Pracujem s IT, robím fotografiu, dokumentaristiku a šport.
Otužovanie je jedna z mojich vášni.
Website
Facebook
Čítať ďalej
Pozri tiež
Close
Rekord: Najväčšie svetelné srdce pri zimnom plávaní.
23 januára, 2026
==
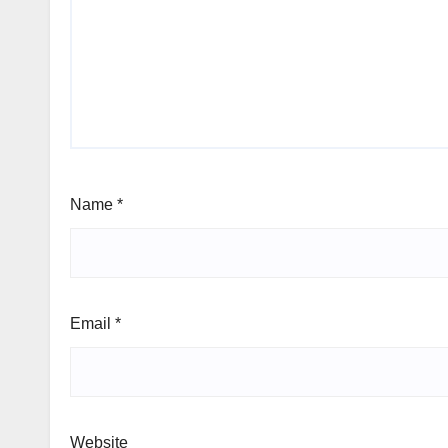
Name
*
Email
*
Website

| PROBLEM TO SOLVE |
Using the entries above, output exactly the lines between the line holding "Pracujem s IT, robím" and the line holding "23 januára, 2026", end lines included, and nothing more.

| RESULT |
Pracujem s IT, robím fotografiu, dokumentaristiku a šport.
Otužovanie je jedna z mojich vášni.
Website
Facebook
Čítať ďalej
Pozri tiež
Close
Rekord: Najväčšie svetelné srdce pri zimnom plávaní.
23 januára, 2026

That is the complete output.